(ASSIGNED TASK): Reproduce every record exactly as written.

(MATERIAL FOR THIS EXERCISE):
[Start of Attachment]
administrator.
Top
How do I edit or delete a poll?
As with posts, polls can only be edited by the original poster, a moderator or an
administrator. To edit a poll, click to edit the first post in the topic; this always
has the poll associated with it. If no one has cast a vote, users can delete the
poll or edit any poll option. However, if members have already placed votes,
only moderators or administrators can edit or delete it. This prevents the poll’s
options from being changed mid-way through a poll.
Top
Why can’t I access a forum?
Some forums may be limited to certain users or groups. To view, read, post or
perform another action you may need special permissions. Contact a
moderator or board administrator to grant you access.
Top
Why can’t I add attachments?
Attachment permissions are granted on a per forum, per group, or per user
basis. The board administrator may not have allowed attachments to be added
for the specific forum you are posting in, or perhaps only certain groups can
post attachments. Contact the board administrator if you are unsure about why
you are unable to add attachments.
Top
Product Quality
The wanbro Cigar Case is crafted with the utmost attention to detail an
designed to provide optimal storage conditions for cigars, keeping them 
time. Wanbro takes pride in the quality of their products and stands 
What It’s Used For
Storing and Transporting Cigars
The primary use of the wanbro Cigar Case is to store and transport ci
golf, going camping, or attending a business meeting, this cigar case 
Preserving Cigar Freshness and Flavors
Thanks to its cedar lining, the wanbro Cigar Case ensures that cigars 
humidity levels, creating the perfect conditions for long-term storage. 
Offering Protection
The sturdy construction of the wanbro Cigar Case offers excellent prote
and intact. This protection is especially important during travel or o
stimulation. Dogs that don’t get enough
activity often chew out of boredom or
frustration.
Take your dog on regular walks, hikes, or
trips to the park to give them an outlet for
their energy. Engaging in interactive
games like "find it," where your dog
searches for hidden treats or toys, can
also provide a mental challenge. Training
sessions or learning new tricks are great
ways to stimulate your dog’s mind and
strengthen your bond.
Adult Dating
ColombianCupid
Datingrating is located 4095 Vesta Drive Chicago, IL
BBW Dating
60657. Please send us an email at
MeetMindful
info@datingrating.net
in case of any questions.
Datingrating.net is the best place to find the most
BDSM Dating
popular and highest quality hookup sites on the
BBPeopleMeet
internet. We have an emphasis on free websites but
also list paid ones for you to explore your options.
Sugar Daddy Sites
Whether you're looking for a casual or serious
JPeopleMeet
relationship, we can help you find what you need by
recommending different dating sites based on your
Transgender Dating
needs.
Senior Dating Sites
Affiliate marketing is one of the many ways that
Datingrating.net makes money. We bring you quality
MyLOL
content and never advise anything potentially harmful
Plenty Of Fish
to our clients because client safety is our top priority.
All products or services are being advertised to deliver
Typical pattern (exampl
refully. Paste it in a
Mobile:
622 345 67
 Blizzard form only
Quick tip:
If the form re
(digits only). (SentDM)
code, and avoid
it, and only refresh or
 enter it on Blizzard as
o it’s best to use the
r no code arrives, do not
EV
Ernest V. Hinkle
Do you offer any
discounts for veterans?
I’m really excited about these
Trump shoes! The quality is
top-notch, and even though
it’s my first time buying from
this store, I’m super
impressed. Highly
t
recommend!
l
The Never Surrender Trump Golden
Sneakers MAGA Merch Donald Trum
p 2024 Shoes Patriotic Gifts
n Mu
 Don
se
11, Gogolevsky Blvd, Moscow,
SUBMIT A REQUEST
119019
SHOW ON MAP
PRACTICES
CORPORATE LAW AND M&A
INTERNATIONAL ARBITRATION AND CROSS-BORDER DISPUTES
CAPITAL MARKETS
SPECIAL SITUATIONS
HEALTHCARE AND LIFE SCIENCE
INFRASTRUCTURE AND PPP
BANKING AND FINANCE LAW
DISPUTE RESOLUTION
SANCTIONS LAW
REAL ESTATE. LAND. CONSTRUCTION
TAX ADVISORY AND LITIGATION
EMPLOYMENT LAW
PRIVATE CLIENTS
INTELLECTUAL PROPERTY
[End of Attachment]
(WRITTEN ANSWER):
administrator.
Top
How do I edit or delete a poll?
As with posts, polls can only be edited by the original poster, a moderator or an
administrator. To edit a poll, click to edit the first post in the topic; this always
has the poll associated with it. If no one has cast a vote, users can delete the
poll or edit any poll option. However, if members have already placed votes,
only moderators or administrators can edit or delete it. This prevents the poll’s
options from being changed mid-way through a poll.
Top
Why can’t I access a forum?
Some forums may be limited to certain users or groups. To view, read, post or
perform another action you may need special permissions. Contact a
moderator or board administrator to grant you access.
Top
Why can’t I add attachments?
Attachment permissions are granted on a per forum, per group, or per user
basis. The board administrator may not have allowed attachments to be added
for the specific forum you are posting in, or perhaps only certain groups can
post attachments. Contact the board administrator if you are unsure about why
you are unable to add attachments.
Top
Product Quality
The wanbro Cigar Case is crafted with the utmost attention to detail an
designed to provide optimal storage conditions for cigars, keeping them 
time. Wanbro takes pride in the quality of their products and stands 
What It’s Used For
Storing and Transporting Cigars
The primary use of the wanbro Cigar Case is to store and transport ci
golf, going camping, or attending a business meeting, this cigar case 
Preserving Cigar Freshness and Flavors
Thanks to its cedar lining, the wanbro Cigar Case ensures that cigars 
humidity levels, creating the perfect conditions for long-term storage. 
Offering Protection
The sturdy construction of the wanbro Cigar Case offers excellent prote
and intact. This protection is especially important during travel or o
stimulation. Dogs that don’t get enough
activity often chew out of boredom or
frustration.
Take your dog on regular walks, hikes, or
trips to the park to give them an outlet for
their energy. Engaging in interactive
games like "find it," where your dog
searches for hidden treats or toys, can
also provide a mental challenge. Training
sessions or learning new tricks are great
ways to stimulate your dog’s mind and
strengthen your bond.
Adult Dating
ColombianCupid
Datingrating is located 4095 Vesta Drive Chicago, IL
BBW Dating
60657. Please send us an email at
MeetMindful
info@datingrating.net
in case of any questions.
Datingrating.net is the best place to find the most
BDSM Dating
popular and highest quality hookup sites on the
BBPeopleMeet
internet. We have an emphasis on free websites but
also list paid ones for you to explore your options.
Sugar Daddy Sites
Whether you're looking for a casual or serious
JPeopleMeet
relationship, we can help you find what you need by
recommending different dating sites based on your
Transgender Dating
needs.
Senior Dating Sites
Affiliate marketing is one of the many ways that
Datingrating.net makes money. We bring you quality
MyLOL
content and never advise anything potentially harmful
Plenty Of Fish
to our clients because client safety is our top priority.
All products or services are being advertised to deliver
Typical pattern (exampl
refully. Paste it in a
Mobile:
622 345 67
 Blizzard form only
Quick tip:
If the form re
(digits only). (SentDM)
code, and avoid
it, and only refresh or
 enter it on Blizzard as
o it’s best to use the
r no code arrives, do not
EV
Ernest V. Hinkle
Do you offer any
discounts for veterans?
I’m really excited about these
Trump shoes! The quality is
top-notch, and even though
it’s my first time buying from
this store, I’m super
impressed. Highly
t
recommend!
l
The Never Surrender Trump Golden
Sneakers MAGA Merch Donald Trum
p 2024 Shoes Patriotic Gifts
n Mu
 Don
se
11, Gogolevsky Blvd, Moscow,
SUBMIT A REQUEST
119019
SHOW ON MAP
PRACTICES
CORPORATE LAW AND M&A
INTERNATIONAL ARBITRATION AND CROSS-BORDER DISPUTES
CAPITAL MARKETS
SPECIAL SITUATIONS
HEALTHCARE AND LIFE SCIENCE
INFRASTRUCTURE AND PPP
BANKING AND FINANCE LAW
DISPUTE RESOLUTION
SANCTIONS LAW
REAL ESTATE. LAND. CONSTRUCTION
TAX ADVISORY AND LITIGATION
EMPLOYMENT LAW
PRIVATE CLIENTS
INTELLECTUAL PROPERTY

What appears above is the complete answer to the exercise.